Déclarée le 15 mai dernier en République Démocratique du Congo (RDC), l’épidémie de maladie à virus Ebola (souche Bundibugyo) progresse à un rythme jugé alarmant. Face à cette menace grandissante, le Dr Tedros Adhanom Ghebreyesus, Directeur général de l'OMS, tire la sonnette d'alarme et exhorte la communauté internationale à réagir d'urgence.
Lors d'une conférence de presse tenue depuis Genève le jeudi 16 juillet 2026, le directeur général de l'Organisation Mondiale de la Santé (OMS) n'a pas caché son inquiétude. Selon lui, cette épidémie se propage « plus rapidement que toutes les épidémies précédentes ».
Pour faire face à cette crise dont l'épicentre se situe dans la province de l'Ituri, l'OMS et les Centres africains de contrôle et de prévention des maladies (Africa CDC) ont mis sur pied un Plan continental conjoint de préparation et de riposte.
Cependant, le financement de ce plan est aujourd'hui dans l'impasse : il manque plus de 400 millions de dollars américains sur un budget global estimé à 518 millions de dollars.
« Nous avons besoin de toute urgence du soutien de la communauté internationale. Il nous manque encore plus de 400 millions de dollars dans le cadre du Plan continental conjoint OMS–Africa CDC pour la préparation et la riposte. Nous exhortons les donateurs à combler ce manque et à nous aider à maîtriser cette épidémie au plus vite », a déclaré Dr Tedros Adhanom Ghebreyesus, Directeur général de l'OMS
Pour le chef de l'agence onusienne, le message est clair : soutenir financièrement cette lutte ne relève pas de l'aide humanitaire passive, mais d'une nécessité stratégique globale.
« Il ne s'agit pas de charité, mais d'un investissement dans la sécurité nationale », a-t-il martelé.
Lancé en juin 2026, quelques semaines après le début de l'épidémie, ce plan d'urgence est prévu pour une durée de six mois (de juin à novembre 2026). Il repose sur une approche unifiée baptisée « Une seule riposte », qui associe les gouvernements, les communautés et les partenaires techniques et financiers. Ce plan vise à renforcer les capacités des pays africains à travers plusieurs axes essentiels, notamment la coordination des interventions d'urgence, la surveillance épidémiologique, le renforcement des laboratoires, la prévention des infections, l'engagement communautaire et le maintien des services de santé de base.
Deux mois après la déclaration officielle de l'épidémie, la situation sur le terrain présente toutefois des trajectoires radicalement différentes selon les pays.

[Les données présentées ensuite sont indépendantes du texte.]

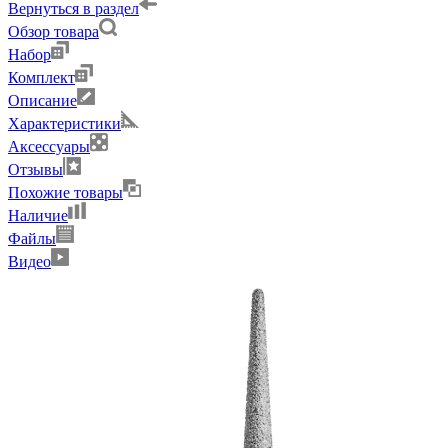
Вернуться в раздел
Обзор товара
Набор
Комплект
Описание
Характеристики
Аксессуары
Отзывы
Похожие товары
Наличие
Файлы
Видео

D'un côté, malgré les risques de contamination, l'Ouganda est parvenu à maîtriser la flambée épidémique sur son territoire et a d'ores et déjà entamé son compte à rebours officiel vers la déclaration de la fin de l'épidémie.

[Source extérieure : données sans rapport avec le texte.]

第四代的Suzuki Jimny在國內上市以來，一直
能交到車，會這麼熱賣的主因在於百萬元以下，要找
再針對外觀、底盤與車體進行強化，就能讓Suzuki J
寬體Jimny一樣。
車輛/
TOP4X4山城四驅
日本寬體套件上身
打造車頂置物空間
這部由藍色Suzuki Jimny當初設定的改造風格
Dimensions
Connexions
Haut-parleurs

De l'autre, la situation en RDC reste extrêmement préoccupante. Bien que le pays possède une solide expérience en la matière ayant surmonté seize épidémies d'Ebola par le passé, la riposte actuelle se heurte à des obstacles majeurs.

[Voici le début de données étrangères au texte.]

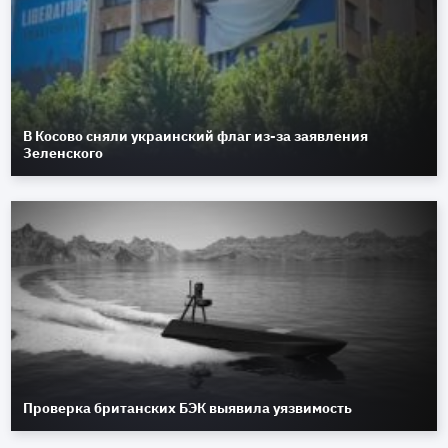
В Косово сняли украинский флаг из-за заявления
Зеленского
Проверка британских БЭК выявила уязвимость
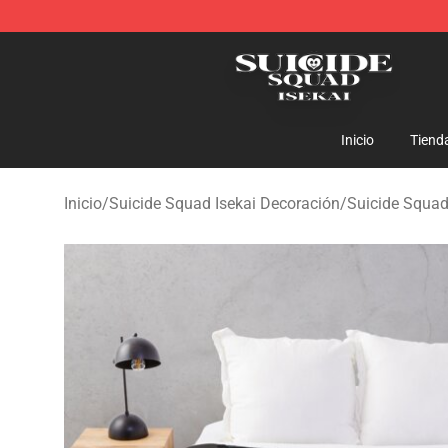
Suicide Squad Isekai Store - Official Suicide Squad I
Inicio
Tiend
Inicio
/
Suicide Squad Isekai Decoración
/
Suicide Squad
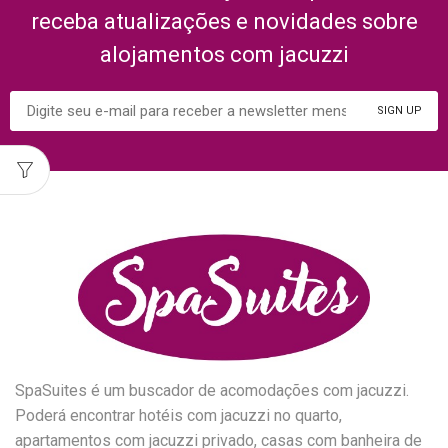
receba atualizações e novidades sobre
alojamentos com jacuzzi
SpaSuites é um buscador de acomodações com jacuzzi.
Poderá encontrar hotéis com jacuzzi no quarto,
apartamentos com jacuzzi privado, casas com banheira de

Les opérations sont notamment perturbées par des mouvements de grève des professionnels de santé, qui réclament une meilleure prise en charge de leurs revendications. À cela s'ajoutent des contraintes sécuritaires persistantes dans plusieurs zones affectées, ce qui complique l'accès des équipes de réponse et permet au virus de continuer à gagner du terrain.